Иванов установил пушки среди маленьких пушистых березок у самой поляны. Он прямой наводкой направил стволы на тропу (охотнику из будущего больше нет, где ехать, но он еще не подозревает, кто дичь) и сейчас дополнительно маскировал батарею свежими ветвями. Над людьми Иванова кричала потревоженная сорока, как бы она не испортила мою охоту, не насторожила «дичь».
– Дайка ружьишко, – приказал ординарцу.
Мой выстрел смешался с шумом начавшегося сражения и последним воплем сороки. Угодливое восхищение батарейцев оказалось приятным и противным одновременно.
«Приятно восхищение хоть бы отдаленно подобных мне, а восхваление рабов чем-то омерзительно, искренности в нем нет».
– Иванов.
– Я, господин полковник.
– Я буду в рощице, той, почти, напротив. Будешь стрелять в того, кто пройдет или проедет по тропинке, но только после того, как я взмахну платком. Понял?
– Так точно! – Иванов вытянулся в струнку, выпучил глаза. Каждая его частичка кричала о готовности выполнить приказ.
«Только бы не промахнуться, как бы ни попробовать шомполов! Ирод, а не полковник, живьем шкуру сдерет!» – от страха у пушкаря даже потек пот, так некстати замутив глаз.
«Западня готова, – ухмыльнулся я, и только сейчас в меня ворвалась красота природы. – И почему я раньше не замечал стрекота кузнечиков, трепещущих стеклянными крылышками стрекоз, разноцветных бабочек. Как прекрасен этот мир? Это же мой мир!? Мой!!! И никто не посмеет отнять у меня законное имущество! Законное? Да, на правах завоевателя. Скоро планета содрогнется, а выжившие людишки начнут лизать пыль с моих сапог. Даже бабочек и всех безмозглых букашек научу поклоняться».
Собака.
Военный в полковничьем мундире подошел к моему мертвому телу и с наслаждением пнул его сапогом.
Я зарычал:
– Гав! Гав! – еще не осознав, что я уже в собаке, что я и есть пес.

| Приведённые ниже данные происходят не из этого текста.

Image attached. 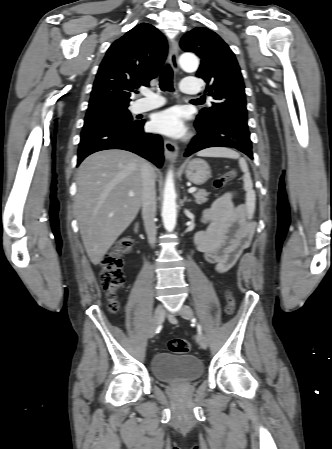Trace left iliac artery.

Полковник огрел меня плетью и крикнул кому-то на опушке: – Молодец, Иванов! Награжу по-царски!
Он опять пнул мое тело, переворачивая на спину. Мне оставалось только рычать.
– Ого!? – полковник сверился с прибором. – А колечко совсем не простое!?
Полковник еще раз опек мой бок плетью. Пришлось отбежать. Он приставил пистолет к кольцу. Грохнул выстрел – мой «Аладдин» умер.
– Ну вот, теперь все в порядке, – полковник слегка постучал по прибору, но стрелка не шелохнулась. – Да, сейчас колечко такая же дохлятина, как и его хозяин.
Я в бессильной злобе завыл, а затем, совсем обезумев, бросился на убийцу. Полковник прицелился, но пистолет вместо гулкого выстрела лишь щелкнул, оно-то был однозарядным. А я вгрызся зубами в бедро, чуть повыше сапога.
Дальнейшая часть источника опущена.